A product may also still contain a value even when its text has not changed from the source language. Do not use only the presence of a non-empty value as proof that the content has been translated correctly. Check the actual language and meaning of the result.
What to check in your account
- Verify the supplier content language. Open Suppliers, select the relevant supplier, and confirm that its content language describes the incoming title and description language.
- Review the source attribute. Confirm that the title, description, or other field contains usable source content before translation.
- Check the rule filter. Make sure the intended products match the transformation rule and that the filter is not excluding them.
- Check the destination language. Confirm that the translation function is configured for the language required by the export destination.
- Check the target attribute. Confirm whether the rule should replace the original field or create a separate translated attribute.

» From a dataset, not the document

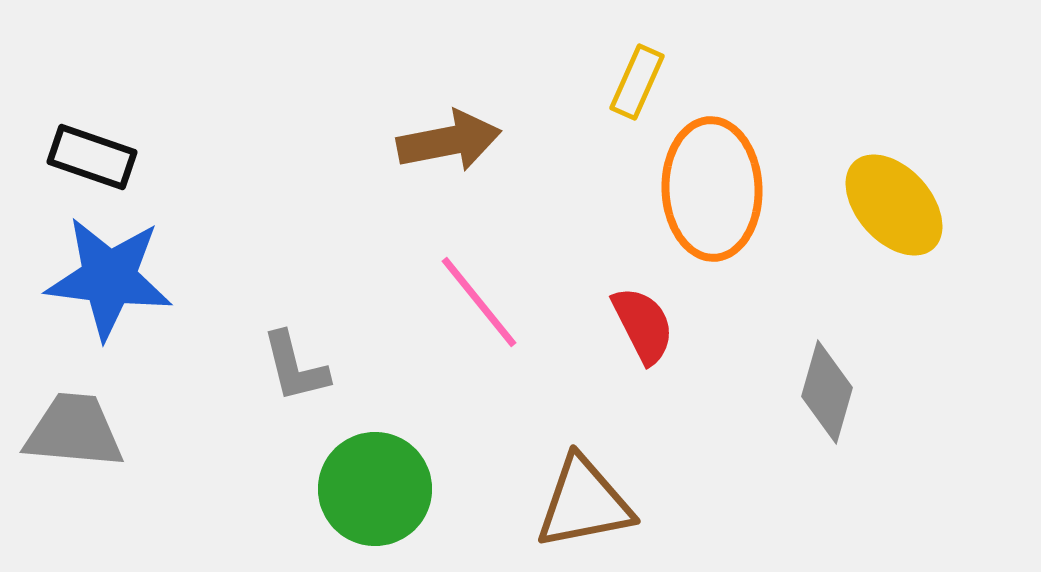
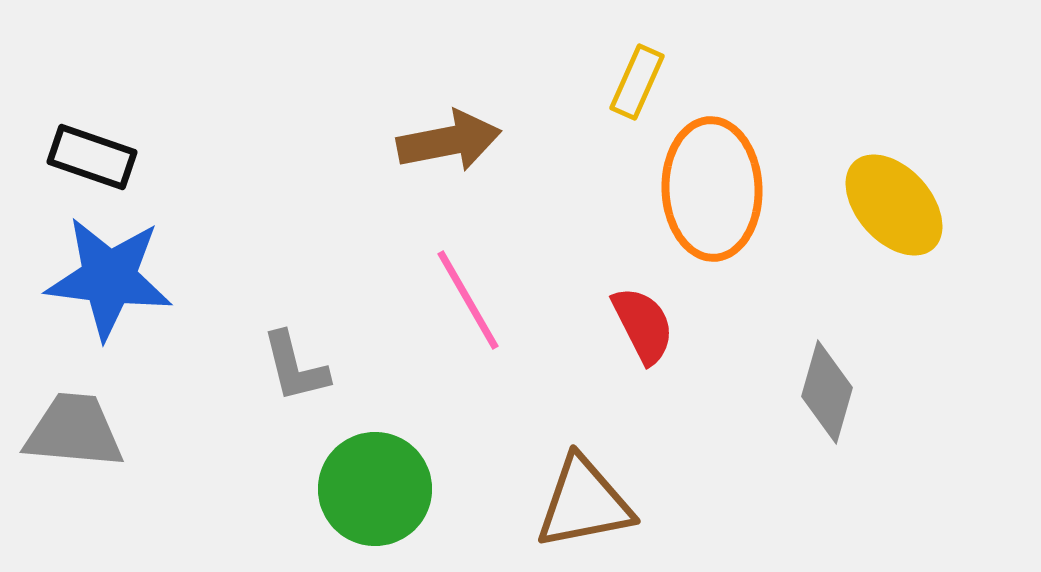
pink line: moved 11 px left, 2 px up; rotated 9 degrees clockwise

- Review rule priority. Another rule may change the same field or stop further transformations after a match.
- Confirm that the rule is enabled for the export. An existing transformation rule affects an export only when it is included in that export's configuration.
- Confirm the XML mapping. Make sure the export template writes the translated attribute into the correct XML element.
- Allow time for translation processing. For a large product selection, review several export generations rather than checking only the first one.
To review which transformations are assigned to an export, open Exports. To understand export filters, transformation priorities, templates, and schedules, read Create and configure XML export projections.
Common reasons for missing or unexpected translated content
- The supplier language is incorrect. The configured source language does not match the actual incoming content.
- The product does not match the rule filter. The translation rule is limited to a different supplier, category, manufacturer, or product condition.
- The source field is empty. There is no title, description, or other source value for the translation function to process.
- The translation rule is not assigned to the export. The rule exists but is not enabled in the relevant export projection.
- The translated attribute is not mapped in the XML template. The value may exist in B2BLIX but is not written to the generated XML.
- Another rule changes the same field. Rule priority or a stop-after-match setting may produce a different final value.
- Translation is still processing. Some products have completed translation while others are still pending.
- The text remains similar to the source. Product names, brand terms, model numbers, or already localized text may not visibly change.
How to verify the final result
Check individual products instead of relying only on the complete export file. Use a known EAN from the affected product group and compare the source content, applied transformations, final attributes, and generated XML.
To inspect a product, open Exports Checker. For details about the information shown there, read Exports Checker: review product data and export results.
What to do next
- Start with a small, clearly filtered product group.
- Keep the original title or description and create a separate translated attribute where possible.
- Assign the transformation rule to a test export.
- Check several products in the Exports Checker.
- Review more than one export generation when processing a large catalog.
- Confirm that the destination imports the correct translated XML elements.
- Expand the rule to more products only after the source language, filters, output mapping, and final text have been verified.